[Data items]
***

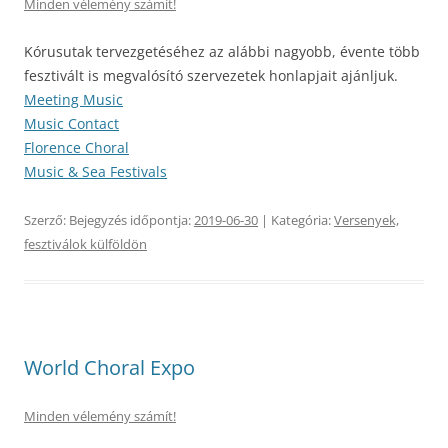
Minden vélemény számít!
Kórusutak tervezgetéséhez az alábbi nagyobb, évente több
fesztivált is megvalósító szervezetek honlapjait ajánljuk.
Meeting Music
Music Contact
Florence Choral
Music & Sea Festivals
Szerző:
Bejegyzés időpontja:
2019-06-30
| Kategória:
Versenyek,
fesztiválok külföldön
World Choral Expo
Minden vélemény számít!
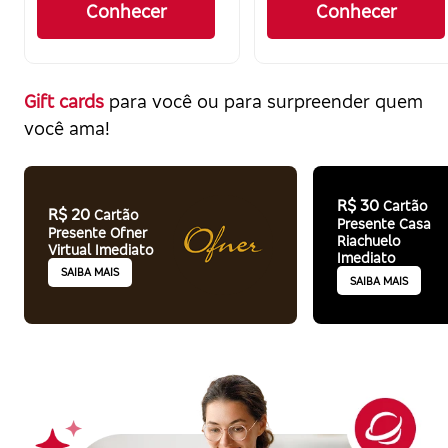
Conhecer
Conhecer
Gift cards
para você ou para surpreender quem
você ama!
R$ 30
Cartão
R$ 20
Cartão
Presente Casa
Presente Ofner
Riachuelo
Virtual Imediato
Imediato
SAIBA MAIS
SAIBA MAIS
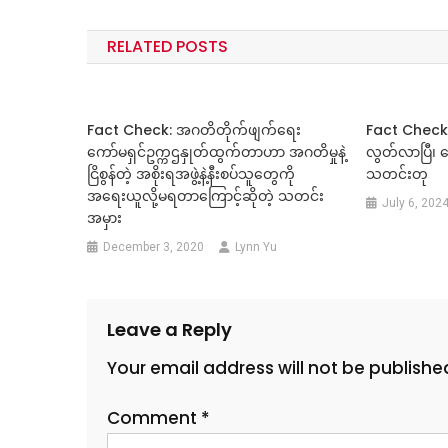
navigation
RELATED POSTS
Fact Check: အဂတိတိုက်ဖျက်ရေး
Fact Check:
ကော်မရှင်ဥက္ကဌနှုတ်ထွက်တာဟာ အဂတိမှုနဲ့
လွတ်လာပြီ၊ ဆွေ
ငြိစွန်တဲ့ အစိုးရအဖွဲ့နဲ့နီးစပ်သူတွေကို
သတင်းတု
အရေးယူလို့မရတာကြောင့်ဆိုတဲ့ သတင်း
July 6, 202
အမှား
December 3, 2020
Lynn Yu
Leave a Reply
Your email address will not be publishe
Comment
*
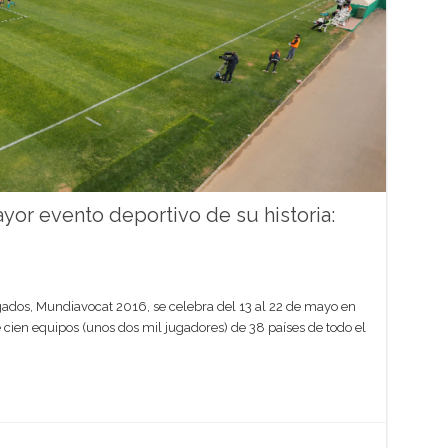
or evento deportivo de su historia:
dos, Mundiavocat 2016, se celebra del 13 al 22 de mayo en
 cien equipos (unos dos mil jugadores) de 38 países de todo el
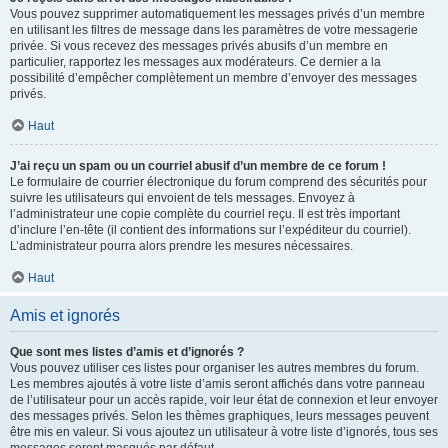
Vous pouvez supprimer automatiquement les messages privés d’un membre
en utilisant les filtres de message dans les paramètres de votre messagerie
privée. Si vous recevez des messages privés abusifs d’un membre en
particulier, rapportez les messages aux modérateurs. Ce dernier a la
possibilité d’empêcher complètement un membre d’envoyer des messages
privés.
Haut
J’ai reçu un spam ou un courriel abusif d’un membre de ce forum !
Le formulaire de courrier électronique du forum comprend des sécurités pour
suivre les utilisateurs qui envoient de tels messages. Envoyez à
l’administrateur une copie complète du courriel reçu. Il est très important
d’inclure l’en-tête (il contient des informations sur l’expéditeur du courriel).
L’administrateur pourra alors prendre les mesures nécessaires.
Haut
Amis et ignorés
Que sont mes listes d’amis et d’ignorés ?
Vous pouvez utiliser ces listes pour organiser les autres membres du forum.
Les membres ajoutés à votre liste d’amis seront affichés dans votre panneau
de l’utilisateur pour un accès rapide, voir leur état de connexion et leur envoyer
des messages privés. Selon les thèmes graphiques, leurs messages peuvent
être mis en valeur. Si vous ajoutez un utilisateur à votre liste d’ignorés, tous ses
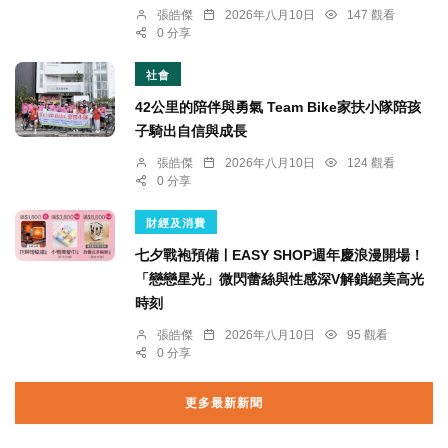
張皓傑
2026年八月10日
147 觀看
0 分享
社會
42公里的陪伴與勇氣 Team Bike家扶小隊陪孩
子騎出自信與成長
張皓傑
2026年八月10日
124 觀看
0 分享
財經及消費
七夕戰袍預備ￜEASY SHOP週年慶浪漫開場！
「戀戀星光」微閃蕾絲與性感深V解鎖絕美高光
時刻
張皓傑
2026年八月10日
95 觀看
0 分享
更多最新新聞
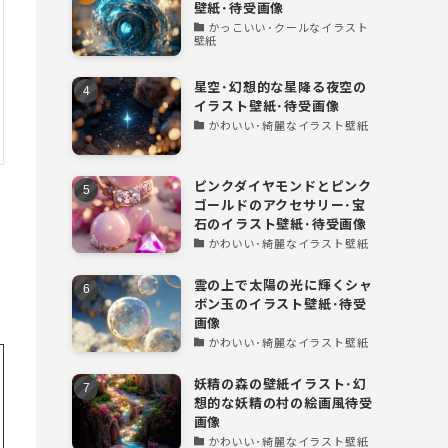
壁紙･待受画像
かっこいい･クールなイラスト
壁紙
星空･幻想的な星降る夜空の
イラスト壁紙･待受画像
かわいい･綺麗なイラスト壁紙
ピンクダイヤモンドとピンク
ゴールドのアクセサリー･宝
石のイラスト壁紙･待受画像
かわいい･綺麗なイラスト壁紙
雲の上で太陽の光に輝くシャ
ボン玉のイラスト壁紙･待受
画像
かわいい･綺麗なイラスト壁紙
妖精の森の壁紙イラスト･幻
想的な妖精の村の絵画風待受
画像
かわいい･綺麗なイラスト壁紙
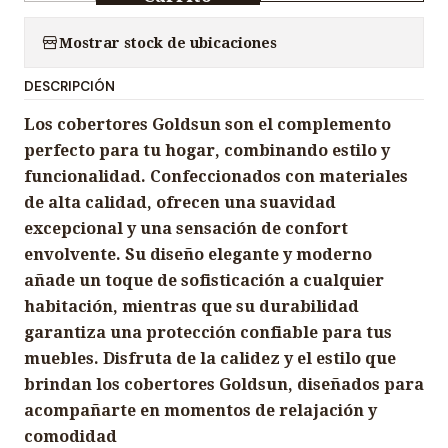
a
n
Mostrar stock de ubicaciones
t
DESCRIPCIÓN
i
d
Los cobertores Goldsun son el complemento
a
perfecto para tu hogar, combinando estilo y
d
funcionalidad. Confeccionados con materiales
de alta calidad, ofrecen una suavidad
excepcional y una sensación de confort
envolvente. Su diseño elegante y moderno
añade un toque de sofisticación a cualquier
habitación, mientras que su durabilidad
garantiza una protección confiable para tus
muebles. Disfruta de la calidez y el estilo que
brindan los cobertores Goldsun, diseñados para
acompañarte en momentos de relajación y
comodidad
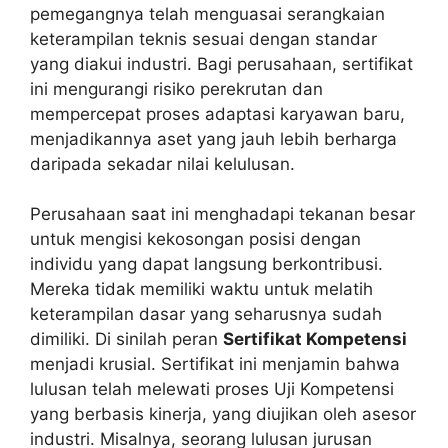
pemegangnya telah menguasai serangkaian
keterampilan teknis sesuai dengan standar
yang diakui industri. Bagi perusahaan, sertifikat
ini mengurangi risiko perekrutan dan
mempercepat proses adaptasi karyawan baru,
menjadikannya aset yang jauh lebih berharga
daripada sekadar nilai kelulusan.
Perusahaan saat ini menghadapi tekanan besar
untuk mengisi kekosongan posisi dengan
individu yang dapat langsung berkontribusi.
Mereka tidak memiliki waktu untuk melatih
keterampilan dasar yang seharusnya sudah
dimiliki. Di sinilah peran
Sertifikat Kompetensi
menjadi krusial. Sertifikat ini menjamin bahwa
lulusan telah melewati proses Uji Kompetensi
yang berbasis kinerja, yang diujikan oleh asesor
industri. Misalnya, seorang lulusan jurusan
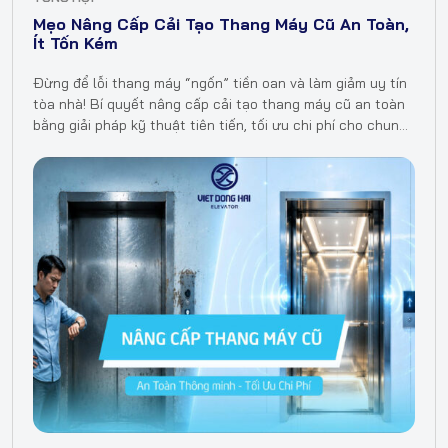
Mẹo Nâng Cấp Cải Tạo Thang Máy Cũ An Toàn,
Ít Tốn Kém
Đừng để lỗi thang máy “ngốn” tiền oan và làm giảm uy tín
tòa nhà! Bí quyết nâng cấp cải tạo thang máy cũ an toàn
bằng giải pháp kỹ thuật tiên tiến, tối ưu chi phí cho chung
cư,…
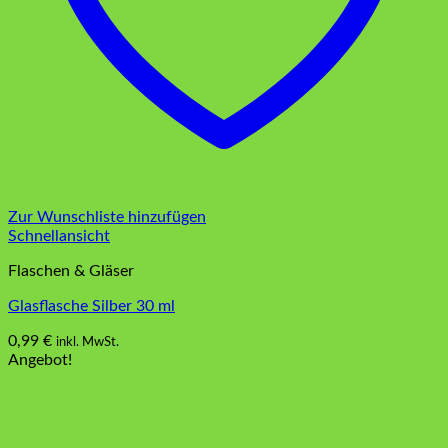
Zur Wunschliste hinzufügen
Schnellansicht
Flaschen & Gläser
Glasflasche Silber 30 ml
0,99
€
inkl. MwSt.
Angebot!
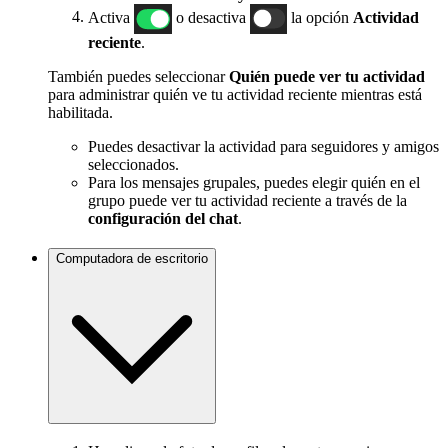
Activa
o desactiva
la opción
Actividad
reciente
.
También puedes seleccionar
Quién puede ver tu actividad
para administrar quién ve tu actividad reciente mientras está
habilitada.
Puedes desactivar la actividad para seguidores y amigos
seleccionados.
Para los mensajes grupales, puedes elegir quién en el
grupo puede ver tu actividad reciente a través de la
configuración del chat
.
Computadora de escritorio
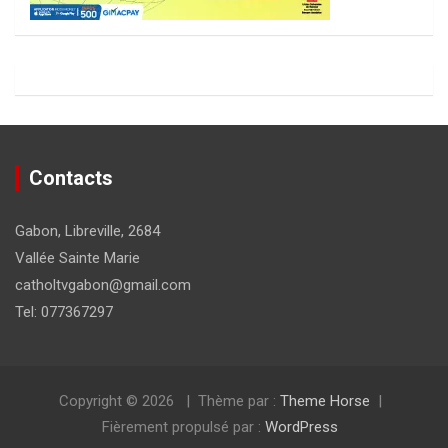
Contacts
Gabon, Libreville, 2684
Vallée Sainte Marie
catholtvgabon@gmail.com
Tel: 077367297
Copyright © 2026
Thème par :
Theme Horse
Fièrement propulsé par :
WordPress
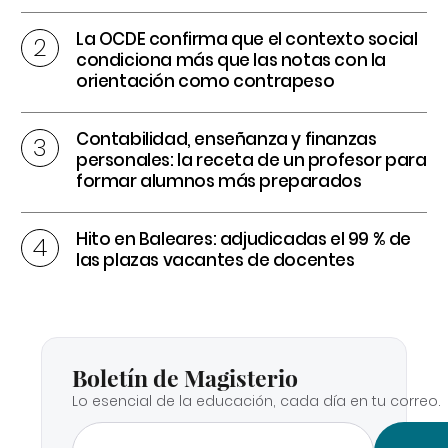
La OCDE confirma que el contexto social
condiciona más que las notas con la
orientación como contrapeso
Contabilidad, enseñanza y finanzas
personales: la receta de un profesor para
formar alumnos más preparados
Hito en Baleares: adjudicadas el 99 % de
las plazas vacantes de docentes
Boletín de Magisterio
Lo esencial de la educación, cada día en tu correo.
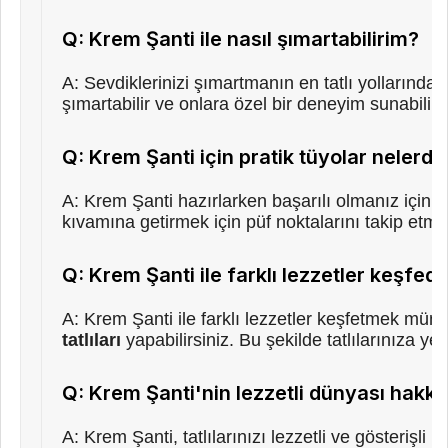
Q: Krem Şanti ile nasıl şımartabilirim?
A: Sevdiklerinizi şımartmanın en tatlı yollarından b
şımartabilir ve onlara özel bir deneyim sunabilir
Q: Krem Şanti için pratik tüyolar nelerdir
A: Krem Şanti hazırlarken başarılı olmanız için 
kıvamına getirmek için püf noktalarını takip etme
Q: Krem Şanti ile farklı lezzetler keşfede
A: Krem Şanti ile farklı lezzetler keşfetmek mümkün
tatlıları
yapabilirsiniz. Bu şekilde tatlılarınıza 
Q: Krem Şanti'nin lezzetli dünyası hakkı
A: Krem Şanti, tatlılarınızı lezzetli ve gösterişli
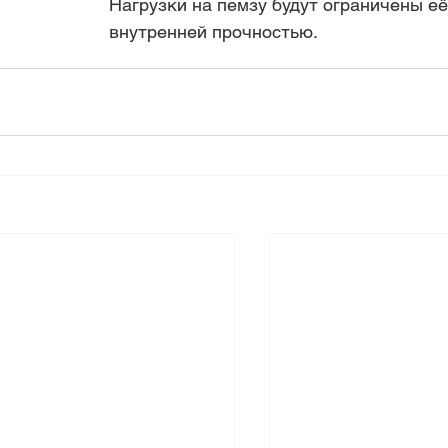
Нагрузки на пемзу будут ограничены её
внутренней прочностью.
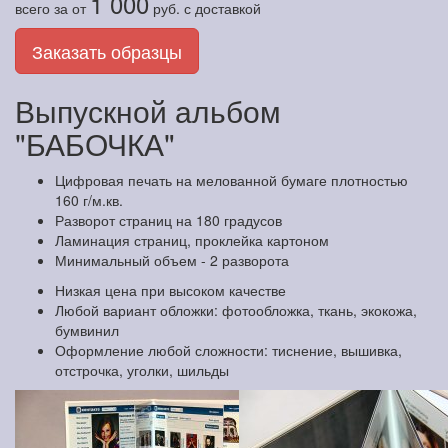
1 000
всего за
от
руб.
с доставкой
Заказать образцы
Выпускной альбом
"БАБОЧКА"
Цифровая печать на мелованной бумаге плотностью
160 г/м.кв.
Разворот страниц на 180 градусов
Ламинация страниц, проклейка картоном
Минимальный объем - 2 разворота
Низкая цена при высоком качестве
Любой вариант обложки: фотообложка, ткань, экокожа,
бумвинил
Оформление любой сложности: тиснение, вышивка,
отстрочка, уголки, шильды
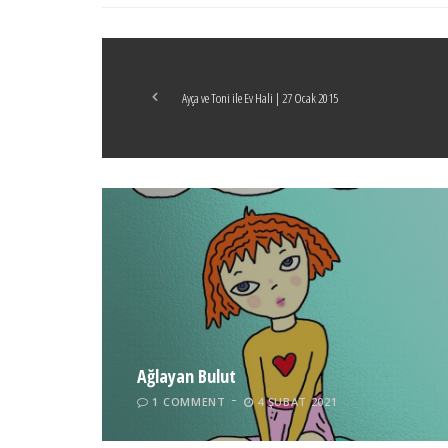
Ayça ve Toni ile Ev Hali | 27 Ocak 2015
Ağlayan Bulut
1 COMMENT
4 ŞUBAT 2021
Tel İnsan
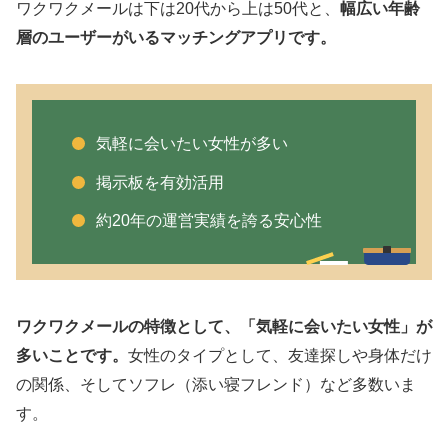
ワクワクメールは下は20代から上は50代と、
幅広い年齢
層のユーザーがいるマッチングアプリです。
気軽に会いたい女性が多い
掲示板を有効活用
約20年の運営実績を誇る安心性
ワクワクメールの特徴として、「気軽に会いたい女性」が
多いことです。
女性のタイプとして、友達探しや身体だけ
の関係、そしてソフレ（添い寝フレンド）など多数いま
す。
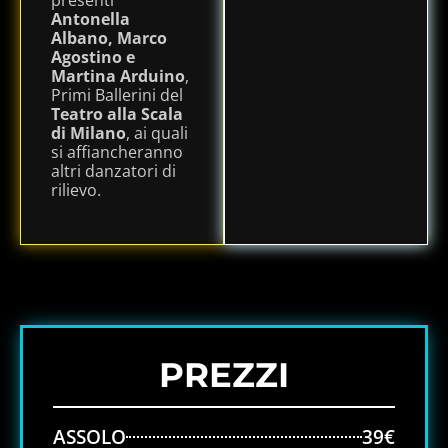
Antonella
Albano, Marco
Agostino e
Martina Arduino
,
Primi Ballerini del
Teatro alla Scala
di Milano
, ai quali
si affiancheranno
altri danzatori di
rilievo.
PREZZI
ASSOLO
39€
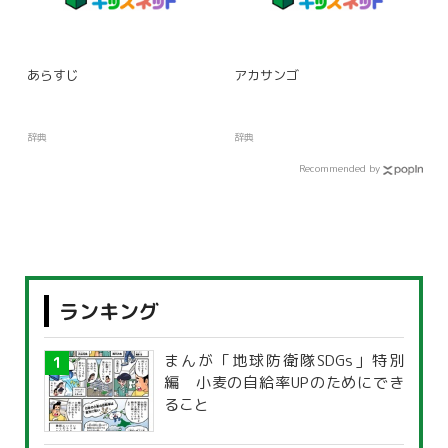
あらすじ
アカサンゴ
辞典
辞典
Recommended by
ランキング
まんが「地球防衛隊SDGs」特別
編 小麦の自給率UPのためにでき
ること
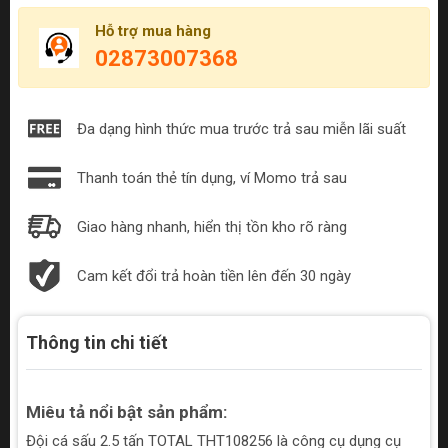
Hỗ trợ mua hàng
02873007368
Đa dạng hình thức mua trước trả sau miễn lãi suất
Thanh toán thẻ tín dụng, ví Momo trả sau
Giao hàng nhanh, hiển thị tồn kho rõ ràng
Cam kết đổi trả hoàn tiền lên đến 30 ngày
Thông tin chi tiết
Miêu tả nổi bật sản phẩm:
Đội cá sấu 2.5 tấn TOTAL THT108256 là công cụ dụng cụ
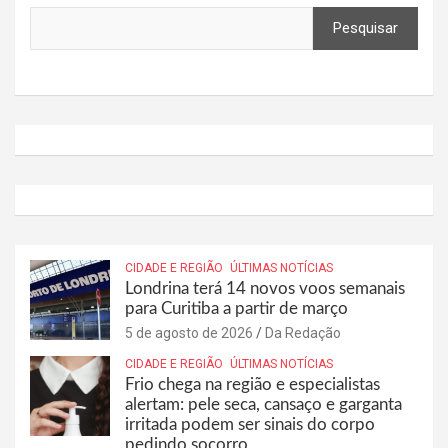
Pesquisar
CIDADE E REGIÃO
ÚLTIMAS NOTÍCIAS
Londrina terá 14 novos voos semanais
para Curitiba a partir de março
5 de agosto de 2026
Da Redação
CIDADE E REGIÃO
ÚLTIMAS NOTÍCIAS
Frio chega na região e especialistas
alertam: pele seca, cansaço e garganta
irritada podem ser sinais do corpo
pedindo socorro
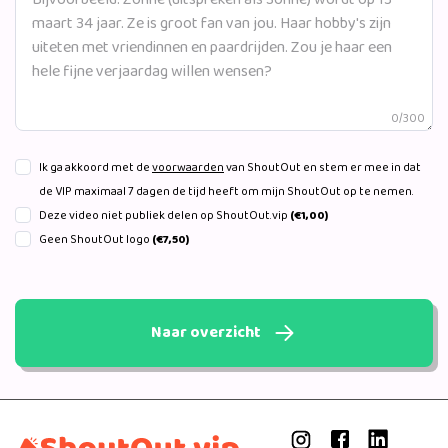
0/300
Ik ga akkoord met de
voorwaarden
van ShoutOut en stem er mee in dat
de VIP maximaal 7 dagen de tijd heeft om mijn ShoutOut op te nemen.
Deze video niet publiek delen op ShoutOut.vip
(€1,00)
Geen ShoutOut logo
(€7,50)
Naar overzicht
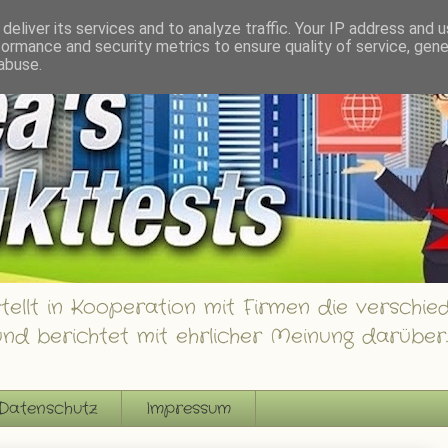
innspiele
deliver its services and to analyze traffic. Your IP address and 
formance and security metrics to ensure quality of service, gen
abuse.
ellt in Kooperation mit Firmen die verschied
nd berichtet mit ehrlicher Meinung darüber.
Datenschutz
Impressum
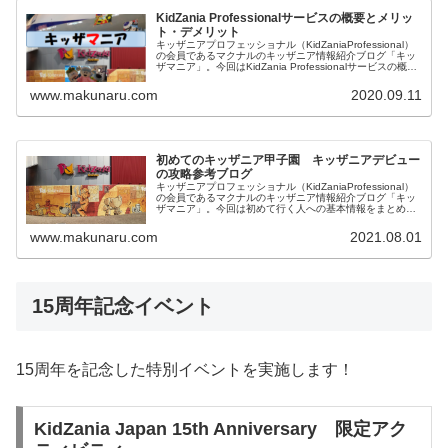
KidZania Professionalサービスの概要とメリッ
ト・デメリット
キッザニアプロフェッショナル（KidZaniaProfessional）
の会員であるマクナルのキッザニア情報紹介ブログ「キッ
ザマニア」。今回はKidZania Professionalサービスの概要
とメリット・デメリットをご紹介します。キッザニアプロ
フェッショナルも楽しみましょう！
www.makunaru.com
2020.09.11
初めてのキッザニア甲子園 キッザニアデビュー
の攻略参考ブログ
キッザニアプロフェッショナル（KidZaniaProfessional）
の会員であるマクナルのキッザニア情報紹介ブログ「キッ
ザマニア」。今回は初めて行く人への基本情報をまとめて
みました。個人的には子供が成長できるよい施設だと思う
のでおすすめです。初めて行く人の参考になれば幸いで
www.makunaru.com
2021.08.01
す。
15周年記念イベント
15周年を記念した特別イベントを実施します！
KidZania Japan 15th Anniversary 限定アク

***

In the data above, start at the line holding "l’administrateur une copie" and stop after the line holding "ピンクダイヤモンドとピンク"; write out those lines exactly, without pictures.

## Solution to the exercise
l’administrateur une copie complète du courriel reçu. Il est très important
d’inclure l’en-tête (il contient des informations sur l’expéditeur du courriel).
L’administrateur pourra alors prendre les mesures nécessaires.
Haut
Amis et ignorés
Que sont mes listes d’amis et d’ignorés ?
Vous pouvez utiliser ces listes pour organiser les autres membres du forum.
Les membres ajoutés à votre liste d’amis seront affichés dans votre panneau
de l’utilisateur pour un accès rapide, voir leur état de connexion et leur envoyer
des messages privés. Selon les thèmes graphiques, leurs messages peuvent
être mis en valeur. Si vous ajoutez un utilisateur à votre liste d’ignorés, tous ses
張皓傑
2026年八月10日
147 觀看
0 分享
社會
42公里的陪伴與勇氣 Team Bike家扶小隊陪孩
子騎出自信與成長
張皓傑
2026年八月10日
124 觀看
0 分享
財經及消費
七夕戰袍預備ￜEASY SHOP週年慶浪漫開場！
「戀戀星光」微閃蕾絲與性感深V解鎖絕美高光
時刻
張皓傑
2026年八月10日
95 觀看
0 分享
更多最新新聞
壁紙･待受画像
かっこいい･クールなイラスト
壁紙
星空･幻想的な星降る夜空の
イラスト壁紙･待受画像
かわいい･綺麗なイラスト壁紙
ピンクダイヤモンドとピンク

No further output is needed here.